Like many Egyptians watching the televised address, I was tense having spent several days speculating who the winner would be and what the likely implications of that victory were. The moment I heard that Dr. Morsi had won, I heaved a sigh of relief and was unable to stop my tears from flowing.
Not only had the issue of who would be Egypt’s first post-revolution president finally been resolved but it also seemed that the street violence the media had warned about in recent days had now been averted. But most of all, I was relieved that Morsi –and not Shafiq- had claimed the top job—not because he was my ‘ideal candidate’ but because, like many of the Tahrir activists, I considered him the lesser of two evils. Unlike those who had given Morsi their vote, I had opted to stay away from the ballot box.
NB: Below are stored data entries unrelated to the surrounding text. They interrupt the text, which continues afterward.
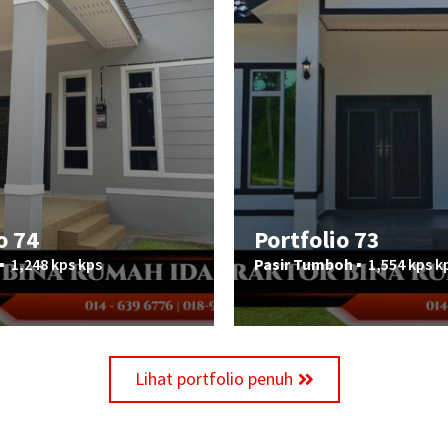
o 74
Portfolio 73
▪︎
1,248 kps kps
Pasir Tumboh ▪︎
1,554 kps k
Lihat portfolio penuh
I invalidated my vote because I was unconvinced that either candidate represented the 25 January revolution. The pro-reform activists in Tahrir had aspired for a secular, civil, democratic state. Shafiq, a former air force commander was a military man and had he won, would have been an extension of the old autocratic regime. Moreover, he neither supported nor believed in the revolution.
Morsi, on the other hand, was no secularist. On the contrary, he was a conservative Islamist but still, he would be a civil president– the country’s first ever and his presidency would spell the end of sixty years of military rule. That was reason enough for me to celebrate.
Don’t think me naïve: I do not believe the military’s pledges of going back to the barracks and ceding power. I remain skeptical of the military’s motives. The generals ruling the country in the transitional phase had in the 11th hour introduced controversial constitutional amendments that gave them control of legislative and financial powers.
As self-proclaimed “guardians of the secular, democratic state”, they gave themselves veto rights over articles of the new constitution and set a deadline for the constituent assembly to” make progress or else, be replaced by a new constituent panel”—one that would be handpicked by the generals themselves. To add insult to injury, the military council had re-imposed martial law with the declared intention of “enforcing law and order.” The amendments clearly meant that the new president would be granted limited powers which include the day to day running of the state and the appointment of ambassadors.
Yet, the appointment of a civil president was, in my humble view, a victory for the revolution and a step forward in what has otherwise been , a very messy democratic transition. As a secularist however, I am concerned about the rights of minorities and women under a president who had initially opposed the running of both a Copt and a woman in the presidential race.
The fact that Mr. Morsi later changed his position vowing to be “a president for all Egyptians –Muslims and Christians, to end his affiliation with the Muslim Brotherhood and to protect minority rights has done little to allay my fears.
I have reason to doubt his intentions as the Muslim Brotherhood has, on several occasions broken its promises including reneging on an earlier pledge not to field a presidential candidate. And yet, I was prepared to give Mr. Morsi the benefit of the doubt. This was a new beginning and the man deserved to be given a fair chance.
He knows he is being closely watched and realises that the power has shifted and was now in the hands of the masses rather than the ruling authority. Mr. Morsi has already made reassuring noises that women would not be forced to wear the Islamic headscarf and would be encouraged to work outside the home.
The MPs who called for lowering the age of marriage for girls to 12 and for allowing the practice of female genital mutilation to continue ,no longer had a voice. The political process can now begin with the writing of a new constitution after which, free and fair legislative elections can take place. Hopefully, this time round we shall have a parliament that is truly representative of all factions of Egyptian society (including women who make up half the society) unlike the disbanded parliament which only had 11 female lawmakers. Most importantly, I’m hoping that political forces have learned from past mistakes and will now put behind them past divisions and unify their ranks.
Morsi may or may not be the president we had wished for when we took to the streets to topple the autocratic regime, but it is only through solidarity and the support of all political movements that the newly elected president can gain the clout he needs to implement the much-needed political, social and economic reforms.